Yes, well, I will come on to this in a moment in this speech. How on earth could moving to WTO rules from single market rules, where there would be an average tariff of less than 3.5 per cent, possibly produce a fall in the size of our national income by 10 per cent, given that our total exports to the EU are only 12 per cent of gross domestic product? This is absolutely economically illiterate, and the vacuity of this document is really beyond description. The idea that this is a plan, as the honourable lady says, is just absurd. Might I remind her that the Government has set out its broad negotiating position, and as the great German military strategist Helmut von Moltke once pointed out,
‘Kein Plan überlebt die erste Feindberührung’.

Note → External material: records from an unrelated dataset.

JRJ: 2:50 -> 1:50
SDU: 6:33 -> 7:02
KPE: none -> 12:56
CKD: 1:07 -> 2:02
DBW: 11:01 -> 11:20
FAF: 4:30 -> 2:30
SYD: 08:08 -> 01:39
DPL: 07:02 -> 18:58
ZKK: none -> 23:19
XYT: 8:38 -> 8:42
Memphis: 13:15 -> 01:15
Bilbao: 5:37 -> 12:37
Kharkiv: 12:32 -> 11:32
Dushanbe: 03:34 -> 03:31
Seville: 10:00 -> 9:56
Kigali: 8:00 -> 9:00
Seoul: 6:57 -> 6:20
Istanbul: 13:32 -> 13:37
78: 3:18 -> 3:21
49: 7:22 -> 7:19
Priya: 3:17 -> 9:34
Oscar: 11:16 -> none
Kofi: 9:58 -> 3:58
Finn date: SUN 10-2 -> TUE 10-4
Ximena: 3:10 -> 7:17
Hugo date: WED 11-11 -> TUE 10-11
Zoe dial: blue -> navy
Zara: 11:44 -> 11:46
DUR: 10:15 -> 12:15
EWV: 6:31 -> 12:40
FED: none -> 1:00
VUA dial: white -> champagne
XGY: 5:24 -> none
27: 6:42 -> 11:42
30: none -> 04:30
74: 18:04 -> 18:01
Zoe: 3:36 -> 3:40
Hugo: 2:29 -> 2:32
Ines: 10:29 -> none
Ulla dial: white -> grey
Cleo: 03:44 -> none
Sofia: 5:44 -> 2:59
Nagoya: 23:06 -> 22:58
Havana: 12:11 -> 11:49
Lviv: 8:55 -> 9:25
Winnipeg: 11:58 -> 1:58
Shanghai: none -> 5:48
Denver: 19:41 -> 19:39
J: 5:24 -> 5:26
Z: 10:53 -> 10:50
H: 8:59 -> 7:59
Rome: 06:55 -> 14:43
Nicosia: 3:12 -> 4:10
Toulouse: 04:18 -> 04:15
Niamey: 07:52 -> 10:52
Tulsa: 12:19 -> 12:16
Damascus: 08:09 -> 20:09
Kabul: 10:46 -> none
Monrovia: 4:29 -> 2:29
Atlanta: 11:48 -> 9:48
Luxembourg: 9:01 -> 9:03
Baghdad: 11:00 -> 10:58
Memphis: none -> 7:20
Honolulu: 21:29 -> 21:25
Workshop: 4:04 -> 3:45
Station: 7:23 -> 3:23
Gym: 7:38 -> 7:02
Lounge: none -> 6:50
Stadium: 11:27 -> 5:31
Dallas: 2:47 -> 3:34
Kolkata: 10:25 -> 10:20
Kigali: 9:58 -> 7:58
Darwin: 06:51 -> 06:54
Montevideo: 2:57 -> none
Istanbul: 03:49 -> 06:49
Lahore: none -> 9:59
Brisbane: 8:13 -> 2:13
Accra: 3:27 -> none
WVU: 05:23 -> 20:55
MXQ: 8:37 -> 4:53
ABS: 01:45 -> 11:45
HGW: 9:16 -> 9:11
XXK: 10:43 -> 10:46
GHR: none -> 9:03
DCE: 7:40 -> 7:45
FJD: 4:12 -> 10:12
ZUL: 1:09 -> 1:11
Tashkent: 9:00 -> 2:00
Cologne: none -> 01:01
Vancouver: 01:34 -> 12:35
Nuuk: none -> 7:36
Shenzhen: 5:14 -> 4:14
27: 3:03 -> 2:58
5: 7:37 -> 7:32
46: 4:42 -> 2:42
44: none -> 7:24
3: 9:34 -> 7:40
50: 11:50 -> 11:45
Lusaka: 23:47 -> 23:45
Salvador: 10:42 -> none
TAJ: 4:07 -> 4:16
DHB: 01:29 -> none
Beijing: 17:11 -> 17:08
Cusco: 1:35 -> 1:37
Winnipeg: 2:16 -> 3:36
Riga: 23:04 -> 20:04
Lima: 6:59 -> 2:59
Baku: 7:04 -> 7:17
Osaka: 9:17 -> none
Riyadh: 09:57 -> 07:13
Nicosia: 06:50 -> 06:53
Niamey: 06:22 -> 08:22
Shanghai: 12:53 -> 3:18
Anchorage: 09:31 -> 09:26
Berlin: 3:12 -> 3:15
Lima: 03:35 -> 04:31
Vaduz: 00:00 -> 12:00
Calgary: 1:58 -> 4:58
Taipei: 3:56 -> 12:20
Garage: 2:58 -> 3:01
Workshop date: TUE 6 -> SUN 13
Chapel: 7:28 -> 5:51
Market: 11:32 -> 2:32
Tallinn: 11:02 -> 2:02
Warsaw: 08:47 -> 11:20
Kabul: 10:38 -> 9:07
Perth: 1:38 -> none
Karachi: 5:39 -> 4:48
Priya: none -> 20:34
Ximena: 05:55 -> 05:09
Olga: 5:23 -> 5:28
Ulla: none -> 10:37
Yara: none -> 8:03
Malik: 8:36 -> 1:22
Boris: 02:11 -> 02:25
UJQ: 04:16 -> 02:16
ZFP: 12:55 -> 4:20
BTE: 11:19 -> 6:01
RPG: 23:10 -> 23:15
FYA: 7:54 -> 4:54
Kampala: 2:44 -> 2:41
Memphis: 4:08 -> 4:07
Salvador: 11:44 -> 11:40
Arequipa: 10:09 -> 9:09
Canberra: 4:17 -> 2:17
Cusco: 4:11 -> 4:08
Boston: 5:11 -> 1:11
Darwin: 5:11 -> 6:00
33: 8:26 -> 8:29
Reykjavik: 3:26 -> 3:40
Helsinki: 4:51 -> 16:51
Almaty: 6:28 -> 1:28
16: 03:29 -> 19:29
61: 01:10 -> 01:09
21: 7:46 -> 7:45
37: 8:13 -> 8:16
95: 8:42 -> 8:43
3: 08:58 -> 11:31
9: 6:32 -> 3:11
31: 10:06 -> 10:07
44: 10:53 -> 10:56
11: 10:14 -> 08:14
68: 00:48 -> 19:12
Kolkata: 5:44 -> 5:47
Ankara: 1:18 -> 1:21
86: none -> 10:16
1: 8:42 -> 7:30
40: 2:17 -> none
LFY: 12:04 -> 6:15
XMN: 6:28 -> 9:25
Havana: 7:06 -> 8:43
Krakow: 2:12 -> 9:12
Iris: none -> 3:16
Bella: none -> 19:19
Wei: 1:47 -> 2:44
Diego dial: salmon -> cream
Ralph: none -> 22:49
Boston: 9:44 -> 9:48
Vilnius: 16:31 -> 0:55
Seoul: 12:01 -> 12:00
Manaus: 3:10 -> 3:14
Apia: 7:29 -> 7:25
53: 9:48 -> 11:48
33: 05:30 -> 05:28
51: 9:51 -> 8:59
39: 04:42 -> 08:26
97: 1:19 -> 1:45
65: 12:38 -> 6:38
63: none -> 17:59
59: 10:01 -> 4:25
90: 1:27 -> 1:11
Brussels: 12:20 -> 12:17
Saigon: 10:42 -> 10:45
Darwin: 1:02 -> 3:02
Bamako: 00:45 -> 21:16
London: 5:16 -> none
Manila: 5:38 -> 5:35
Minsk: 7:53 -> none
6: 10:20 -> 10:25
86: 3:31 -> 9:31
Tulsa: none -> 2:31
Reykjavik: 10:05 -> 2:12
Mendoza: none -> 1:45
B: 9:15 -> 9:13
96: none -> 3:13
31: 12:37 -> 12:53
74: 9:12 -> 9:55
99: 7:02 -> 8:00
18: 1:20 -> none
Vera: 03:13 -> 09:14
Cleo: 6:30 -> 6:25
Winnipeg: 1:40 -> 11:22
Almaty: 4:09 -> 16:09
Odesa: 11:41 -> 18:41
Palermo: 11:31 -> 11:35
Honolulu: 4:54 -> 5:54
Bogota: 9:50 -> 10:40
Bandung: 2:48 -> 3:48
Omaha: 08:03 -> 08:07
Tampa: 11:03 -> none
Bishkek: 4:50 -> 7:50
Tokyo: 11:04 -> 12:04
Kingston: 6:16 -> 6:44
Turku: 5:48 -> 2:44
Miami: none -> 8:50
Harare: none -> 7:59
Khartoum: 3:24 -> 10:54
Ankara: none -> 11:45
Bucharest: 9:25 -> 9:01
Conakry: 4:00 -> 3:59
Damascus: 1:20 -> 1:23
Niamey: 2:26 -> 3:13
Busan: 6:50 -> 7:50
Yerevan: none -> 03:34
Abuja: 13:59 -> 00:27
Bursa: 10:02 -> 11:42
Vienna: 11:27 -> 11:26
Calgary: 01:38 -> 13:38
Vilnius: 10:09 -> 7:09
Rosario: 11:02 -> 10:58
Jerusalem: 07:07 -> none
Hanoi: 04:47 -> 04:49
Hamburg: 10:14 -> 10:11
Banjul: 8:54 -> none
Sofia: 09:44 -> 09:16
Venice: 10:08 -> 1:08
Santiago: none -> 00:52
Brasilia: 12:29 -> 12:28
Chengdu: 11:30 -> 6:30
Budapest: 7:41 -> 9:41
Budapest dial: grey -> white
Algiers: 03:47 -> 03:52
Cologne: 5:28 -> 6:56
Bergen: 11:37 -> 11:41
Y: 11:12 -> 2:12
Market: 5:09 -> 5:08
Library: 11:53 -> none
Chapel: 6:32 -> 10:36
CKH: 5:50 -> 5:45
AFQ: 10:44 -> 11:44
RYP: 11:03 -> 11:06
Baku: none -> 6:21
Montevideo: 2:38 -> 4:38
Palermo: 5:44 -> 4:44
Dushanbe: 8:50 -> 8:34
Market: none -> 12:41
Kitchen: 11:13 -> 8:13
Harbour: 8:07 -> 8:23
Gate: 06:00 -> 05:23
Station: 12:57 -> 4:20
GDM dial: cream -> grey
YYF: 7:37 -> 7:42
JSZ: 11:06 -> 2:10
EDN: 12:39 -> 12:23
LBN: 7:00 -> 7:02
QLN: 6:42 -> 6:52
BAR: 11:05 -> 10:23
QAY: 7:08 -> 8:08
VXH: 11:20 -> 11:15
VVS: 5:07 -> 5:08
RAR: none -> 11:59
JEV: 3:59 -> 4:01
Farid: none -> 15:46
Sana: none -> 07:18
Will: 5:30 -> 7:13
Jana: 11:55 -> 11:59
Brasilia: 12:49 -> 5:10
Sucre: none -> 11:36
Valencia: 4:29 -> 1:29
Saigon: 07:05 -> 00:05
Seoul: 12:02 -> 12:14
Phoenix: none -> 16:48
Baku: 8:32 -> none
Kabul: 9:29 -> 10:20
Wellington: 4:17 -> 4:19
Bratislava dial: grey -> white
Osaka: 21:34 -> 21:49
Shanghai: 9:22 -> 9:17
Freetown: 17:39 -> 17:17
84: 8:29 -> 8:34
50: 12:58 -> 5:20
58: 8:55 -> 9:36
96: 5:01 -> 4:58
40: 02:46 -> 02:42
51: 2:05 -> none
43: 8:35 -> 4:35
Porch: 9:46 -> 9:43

That shows my European credentials: ‘no battle plan survives first contact with the enemy’. So, there is no point in trying to have a meticulously thought-out plan for these negotiations. The Government’s broad position is the sensible one, which apparently there is agreement throughout this Assembly for—that what we want to achieve, in the words that the First Minister quoted, was frictionless trade between the EU: things much as they are now in terms of trade between us. It’s very much in the EU’s interest for that to happen. We had a £61 billion trade deficit with the EU in 2015. It’s massively more in their interests that in ours to preserve free trade between Britain and the rest of Europe. [Interruption.] I give way.